┌──

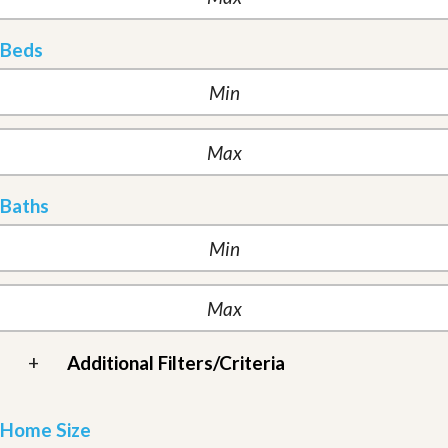
Beds
Baths
+
Additional Filters/Criteria
Home Size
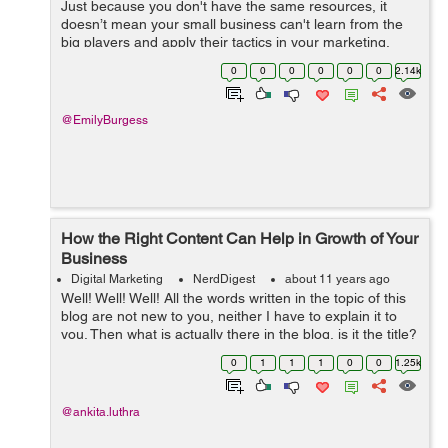
Just because you don't have the same resources, it
doesn’t mean your small business can't learn from the
big players and apply their tactics in your marketing.
Business giants are usually on the leading edge of their
0
0
0
0
0
0
2.14k
industries and ...
@EmilyBurgess
How the Right Content Can Help in Growth of Your
Business
Digital Marketing
NerdDigest
about 11 years ago
Well! Well! Well! All the words written in the topic of this
blog are not new to you, neither I have to explain it to
you. Then what is actually there in the blog, is it the title?
Yes its the title, we all know content plays a vital role in
0
1
1
1
0
0
1.25k
any ...
@ankita.luthra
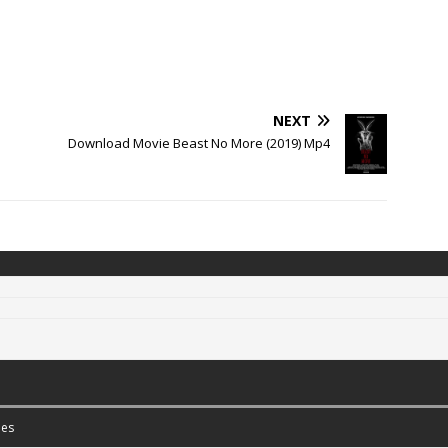
NEXT
Download Movie Beast No More (2019) Mp4
es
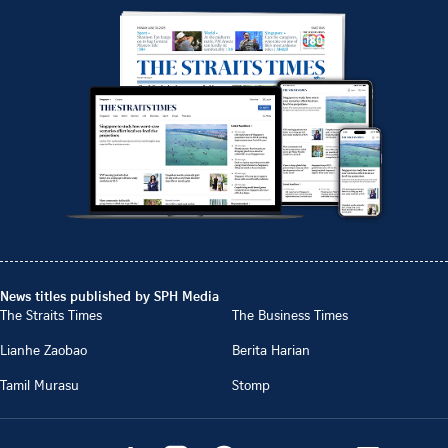
News titles published by SPH Media
The Straits Times
The Business Times
Lianhe Zaobao
Berita Harian
Tamil Murasu
Stomp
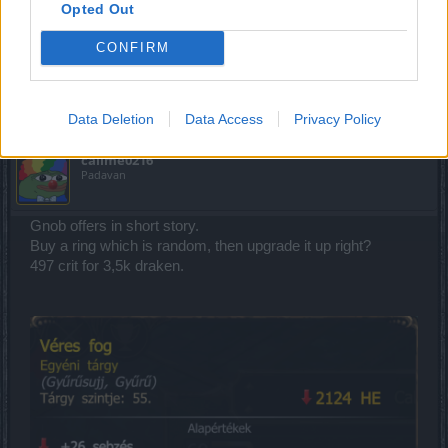
Challenge: Qaizah. I believe it should end on the 25th for Agathon
Opted Out
and Tegan, not the 26th.
CONFIRM
But it was not published before, now it is published.
Aug 3, 2018
Data Deletion
Data Access
Privacy Policy
callme0216
Padavan
Gnob offers in short story.
Buy a ring which is random, then upgrade it up right?
497 crit for 3,5k draken.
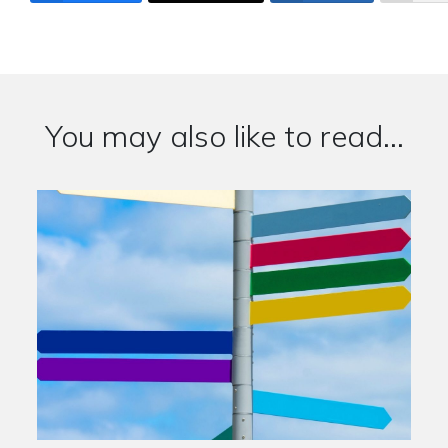
You may also like to read...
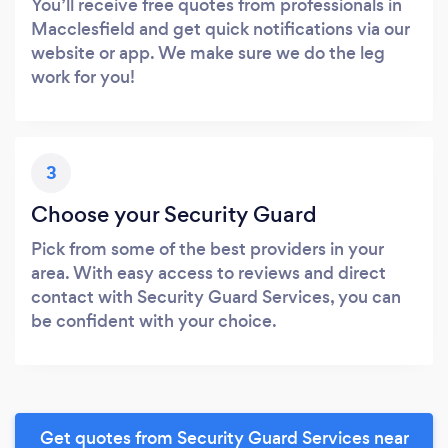
You’ll receive free quotes from professionals in
Macclesfield and get quick notifications via our
website or app. We make sure we do the leg
work for you!
3
Choose your Security Guard
Pick from some of the best providers in your
area. With easy access to reviews and direct
contact with Security Guard Services, you can
be confident with your choice.
Get quotes from Security Guard Services near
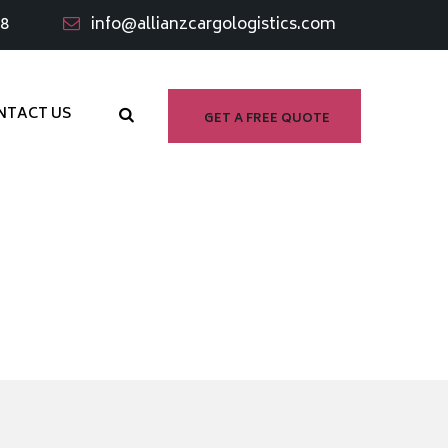
98
info@allianzcargologistics.com
NTACT US
GET A FREE QUOTE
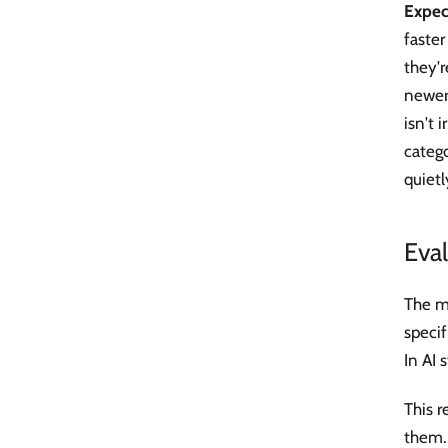
Expect
faster
they'r
newer 
isn't 
catego
quietl
Eval
The mo
specif
In AI 
This 
them. 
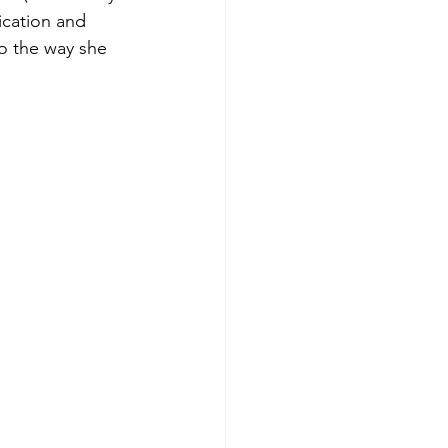
ication and 
to the way she 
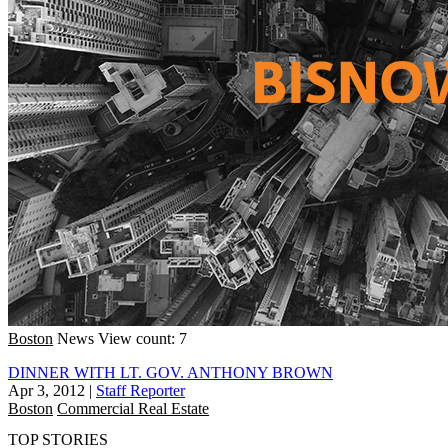
Boston
News
View count: 7
DINNER WITH LT. GOV. ANTHONY BROWN
Apr 3, 2012
|
Staff Reporter
Boston
Commercial Real Estate
TOP STORIES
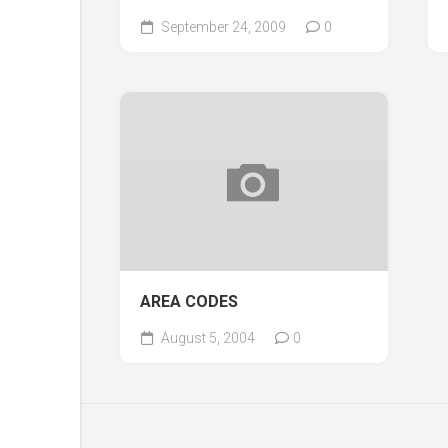
September 24, 2009
0
AREA CODES
August 5, 2004
0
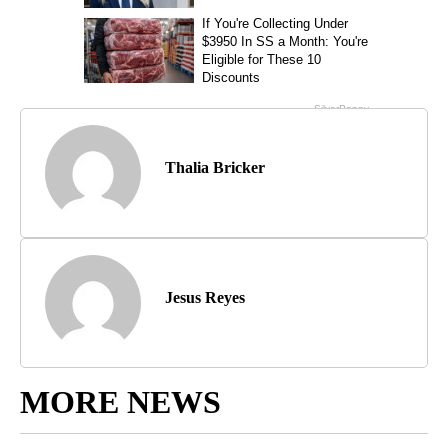
Thalia Bricker
Jesus Reyes
MORE NEWS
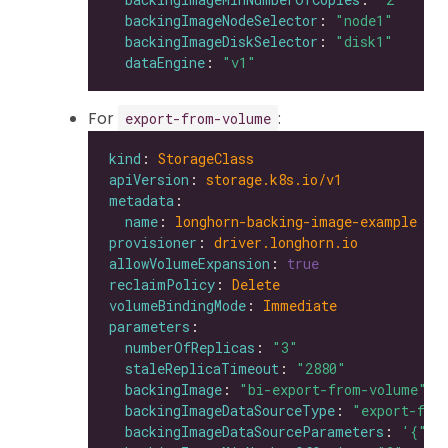
backingImageNodeSelector
: 
"node1"
backingImageDiskSelector
: 
"disk1"
dataEngine
: 
"v1"
For
:
export-from-volume
kind
: 
StorageClass
apiVersion
: 
storage.k8s.io/v1
metadata
name
: 
longhorn-backing-image-example
provisioner
: 
driver.longhorn.io
allowVolumeExpansion
: 
true
reclaimPolicy
: 
Delete
volumeBindingMode
: 
Immediate
parameters
numberOfReplicas
: 
"3"
staleReplicaTimeout
: 
"2880"
backingImage
: 
"bi-export-from-volume"
backingImageDataSourceType
: 
"export-fro
backingImageDataSourceParameters
: 
'{"vo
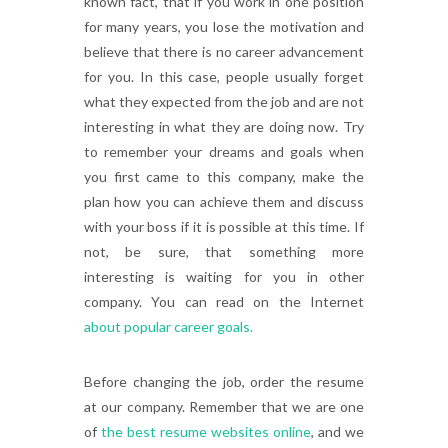
known fact, that if you work in one position
for many years, you lose the motivation and
believe that there is no career advancement
for you. In this case, people usually forget
what they expected from the job and are not
interesting in what they are doing now. Try
to remember your dreams and goals when
you first came to this company, make the
plan how you can achieve them and discuss
with your boss if it is possible at this time. If
not, be sure, that something more
interesting is waiting for you in other
company. You can read on the Internet
about popular career goals.
Before changing the job, order the resume
at our company. Remember that we are one
of
the best resume websites online
, and we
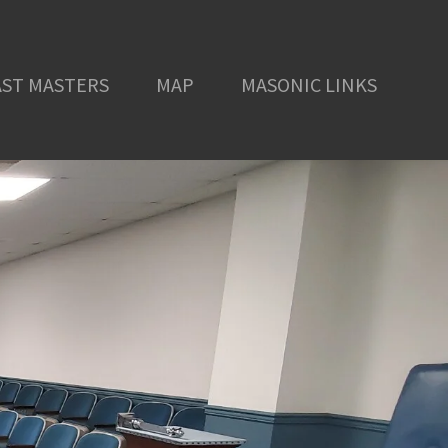
AST MASTERS
MAP
MASONIC LINKS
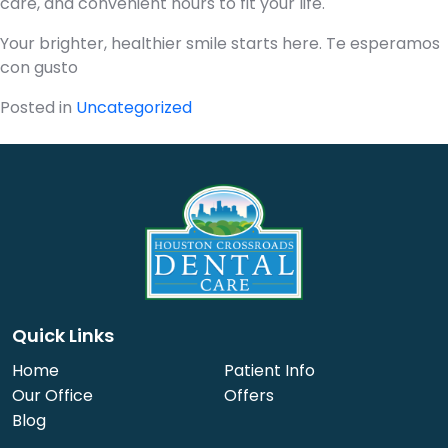
care, and convenient hours to fit your life.
Your brighter, healthier smile starts here. Te esperamos
con gusto
Posted in
Uncategorized
Quick Links
Home
Patient Info
Our Office
Offers
Blog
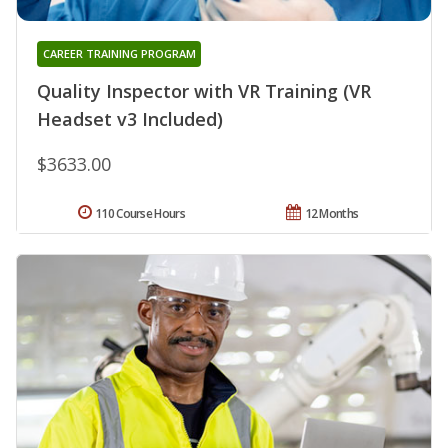
CAREER TRAINING PROGRAM
Quality Inspector with VR Training (VR
Headset v3 Included)
$3633.00
110 Course Hours
12 Months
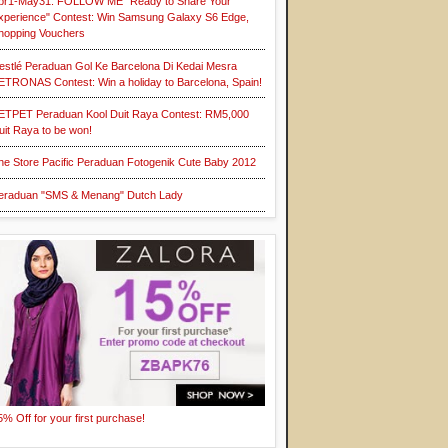
pr1-May31: FOLLOW ME "Ready to Share Your
xperience" Contest: Win Samsung Galaxy S6 Edge,
hopping Vouchers
estlé Peraduan Gol Ke Barcelona Di Kedai Mesra
ETRONAS Contest: Win a holiday to Barcelona, Spain!
ETPET Peraduan Kool Duit Raya Contest: RM5,000
uit Raya to be won!
he Store Pacific Peraduan Fotogenik Cute Baby 2012
eraduan "SMS & Menang" Dutch Lady
5% Off for your first purchase!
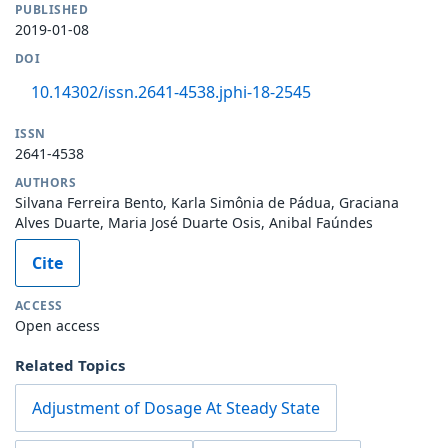
PUBLISHED
2019-01-08
DOI
10.14302/issn.2641-4538.jphi-18-2545
ISSN
2641-4538
AUTHORS
Silvana Ferreira Bento, Karla Simônia de Pádua, Graciana
Alves Duarte, Maria José Duarte Osis, Anibal Faúndes
Cite
ACCESS
Open access
Related Topics
Adjustment of Dosage At Steady State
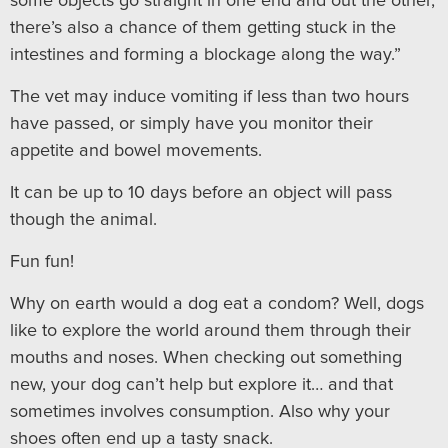
some objects go straight in one end and out the other,
there’s also a chance of them getting stuck in the
intestines and forming a blockage along the way.”
The vet may induce vomiting if less than two hours
have passed, or simply have you monitor their
appetite and bowel movements.
It can be up to 10 days before an object will pass
though the animal.
Fun fun!
Why on earth would a dog eat a condom? Well, dogs
like to explore the world around them through their
mouths and noses. When checking out something
new, your dog can’t help but explore it… and that
sometimes involves consumption. Also why your
shoes often end up a tasty snack.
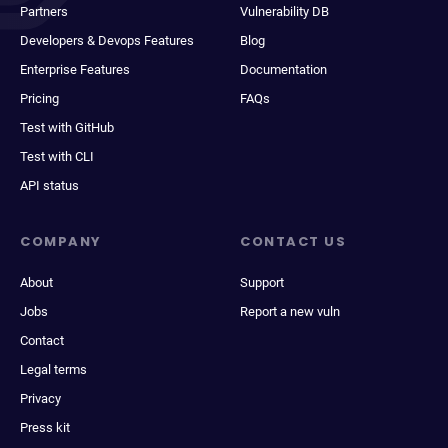
Partners
Vulnerability DB
Developers & Devops Features
Blog
Enterprise Features
Documentation
Pricing
FAQs
Test with GitHub
Test with CLI
API status
COMPANY
CONTACT US
About
Support
Jobs
Report a new vuln
Contact
Legal terms
Privacy
Press kit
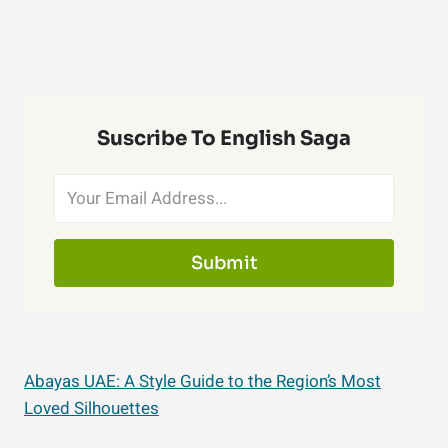
Suscribe To English Saga
Submit
Abayas UAE: A Style Guide to the Region’s Most
Loved Silhouettes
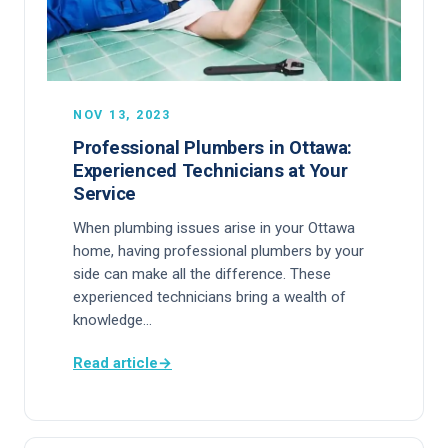
NOV 13, 2023
Professional Plumbers in Ottawa:
Experienced Technicians at Your
Service
When plumbing issues arise in your Ottawa
home, having professional plumbers by your
side can make all the difference. These
experienced technicians bring a wealth of
knowledge…
Read article
→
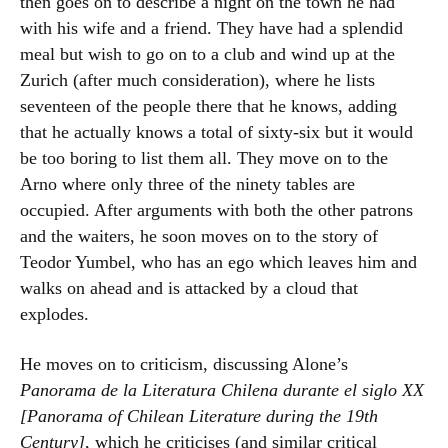
then goes on to describe a night on the town he had
with his wife and a friend. They have had a splendid
meal but wish to go on to a club and wind up at the
Zurich (after much consideration), where he lists
seventeen of the people there that he knows, adding
that he actually knows a total of sixty-six but it would
be too boring to list them all. They move on to the
Arno where only three of the ninety tables are
occupied. After arguments with both the other patrons
and the waiters, he soon moves on to the story of
Teodor Yumbel, who has an ego which leaves him and
walks on ahead and is attacked by a cloud that
explodes.
He moves on to criticism, discussing Alone’s
Panorama de la Literatura Chilena durante el siglo XX
[Panorama of Chilean Literature during the 19th
Century]
, which he criticises (and similar critical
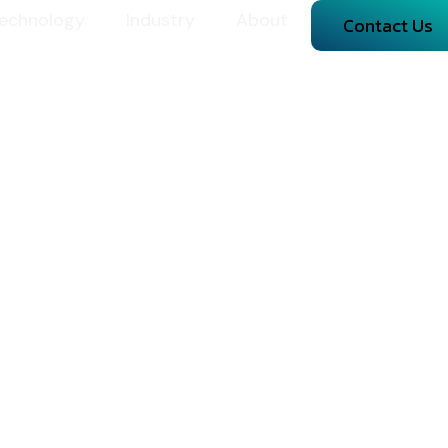
echnology
Industry
About
Contact Us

└──

■ Exercise aim
Your copy should match the records word for word, with the pictures removed.

■ Task result
Beds
Baths
+
Additional Filters/Criteria
Home Size
Just because you don't have the same resources, it
doesn’t mean your small business can't learn from the
big players and apply their tactics in your marketing.
Business giants are usually on the leading edge of their
0
0
0
0
0
0
2.14k
industries and ...
@EmilyBurgess
How the Right Content Can Help in Growth of Your
Business
Digital Marketing
NerdDigest
about 11 years ago
Well! Well! Well! All the words written in the topic of this
blog are not new to you, neither I have to explain it to
you. Then what is actually there in the blog, is it the title?
Yes its the title, we all know content plays a vital role in
0
1
1
1
0
0
1.25k
any ...
@ankita.luthra
NEXT
Download Movie Beast No More (2019) Mp4
es
News titles published by SPH Media
The Straits Times
The Business Times
Lianhe Zaobao
Berita Harian
Tamil Murasu
Stomp
Challenge: Qaizah. I believe it should end on the 25th for Agathon
Opted Out
and Tegan, not the 26th.
CONFIRM
But it was not published before, now it is published.
Aug 3, 2018
Data Deletion
Data Access
Privacy Policy
callme0216
Padavan
Gnob offers in short story.
Buy a ring which is random, then upgrade it up right?
497 crit for 3,5k draken.
You may also like to read...
You’ll receive free quotes from professionals in
Macclesfield and get quick notifications via our
website or app. We make sure we do the leg
work for you!
3
Choose your Security Guard
Pick from some of the best providers in your
area. With easy access to reviews and direct
contact with Security Guard Services, you can
be confident with your choice.
Get quotes from Security Guard Services near
98
info@allianzcargologistics.com
NTACT US
GET A FREE QUOTE
Expect
faster
they'r
newer 
isn't 
catego
quietl
Eval
The mo
specif
In AI 
This 
them. 
ication and 
to the way she 
Boston
News
View count: 7
DINNER WITH LT. GOV. ANTHONY BROWN
Apr 3, 2012
|
Staff Reporter
Boston
Commercial Real Estate
TOP STORIES
September 24, 2009
0
AREA CODES
August 5, 2004
0
Thalia Bricker
Jesus Reyes
MORE NEWS
backingImageNodeSelector
: 
"node1"
backingImageDiskSelector
: 
"disk1"
dataEngine
: 
"v1"
For
:
export-from-volume
kind
: 
StorageClass
apiVersion
: 
storage.k8s.io/v1
metadata
name
: 
longhorn-backing-image-example
provisioner
: 
driver.longhorn.io
allowVolumeExpansion
: 
true
reclaimPolicy
: 
Delete
volumeBindingMode
: 
Immediate
parameters
numberOfReplicas
: 
"3"
staleReplicaTimeout
: 
"2880"
backingImage
: 
"bi-export-from-volume"
backingImageDataSourceType
: 
"export-fro
backingImageDataSourceParameters
: 
'{"vo
known fact, that if you work in one position
for many years, you lose the motivation and
believe that there is no career advancement
for you. In this case, people usually forget
what they expected from the job and are not
interesting in what they are doing now. Try
to remember your dreams and goals when
you first came to this company, make the
plan how you can achieve them and discuss
with your boss if it is possible at this time. If
not, be sure, that something more
interesting is waiting for you in other
company. You can read on the Internet
about popular career goals.
Before changing the job, order the resume
at our company. Remember that we are one
of
the best resume websites online
, and we
AST MASTERS
MAP
MASONIC LINKS
care, and convenient hours to fit your life.
Your brighter, healthier smile starts here. Te esperamos
con gusto
Posted in
Uncategorized
Quick Links
Home
Patient Info
Our Office
Offers
Blog
CAREER TRAINING PROGRAM
Quality Inspector with VR Training (VR
Headset v3 Included)
$3633.00
110 Course Hours
12 Months
pr1-May31: FOLLOW ME "Ready to Share Your
xperience" Contest: Win Samsung Galaxy S6 Edge,
hopping Vouchers
estlé Peraduan Gol Ke Barcelona Di Kedai Mesra
ETRONAS Contest: Win a holiday to Barcelona, Spain!
ETPET Peraduan Kool Duit Raya Contest: RM5,000
uit Raya to be won!
he Store Pacific Peraduan Fotogenik Cute Baby 2012
eraduan "SMS & Menang" Dutch Lady
5% Off for your first purchase!
PUBLISHED
2019-01-08
DOI
10.14302/issn.2641-4538.jphi-18-2545
ISSN
2641-4538
AUTHORS
Silvana Ferreira Bento, Karla Simônia de Pádua, Graciana
Alves Duarte, Maria José Duarte Osis, Anibal Faúndes
Cite
ACCESS
Open access
Related Topics
Adjustment of Dosage At Steady State
some objects go straight in one end and out the other,
there’s also a chance of them getting stuck in the
intestines and forming a blockage along the way.”
The vet may induce vomiting if less than two hours
have passed, or simply have you monitor their
appetite and bowel movements.
It can be up to 10 days before an object will pass
though the animal.
Fun fun!
Why on earth would a dog eat a condom? Well, dogs
like to explore the world around them through their
mouths and noses. When checking out something
new, your dog can’t help but explore it… and that
sometimes involves consumption. Also why your
shoes often end up a tasty snack.
Partners
Vulnerability DB
Developers & Devops Features
Blog
Enterprise Features
Documentation
Pricing
FAQs
Test with GitHub
Test with CLI
API status
COMPANY
CONTACT US
About
Support
Jobs
Report a new vuln
Contact
Legal terms
Privacy
Press kit
Suscribe To English Saga
Submit
Abayas UAE: A Style Guide to the Region’s Most
Loved Silhouettes
NOV 13, 2023
Professional Plumbers in Ottawa:
Experienced Technicians at Your
Service
When plumbing issues arise in your Ottawa
home, having professional plumbers by your
side can make all the difference. These
experienced technicians bring a wealth of
knowledge…
Read article
→
then goes on to describe a night on the town he had
with his wife and a friend. They have had a splendid
meal but wish to go on to a club and wind up at the
Zurich (after much consideration), where he lists
seventeen of the people there that he knows, adding
that he actually knows a total of sixty-six but it would
be too boring to list them all. They move on to the
Arno where only three of the ninety tables are
occupied. After arguments with both the other patrons
and the waiters, he soon moves on to the story of
Teodor Yumbel, who has an ego which leaves him and
walks on ahead and is attacked by a cloud that
explodes.
He moves on to criticism, discussing Alone’s
Panorama de la Literatura Chilena durante el siglo XX
[Panorama of Chilean Literature during the 19th
Century]
, which he criticises (and similar critical
echnology
Industry
About
Contact Us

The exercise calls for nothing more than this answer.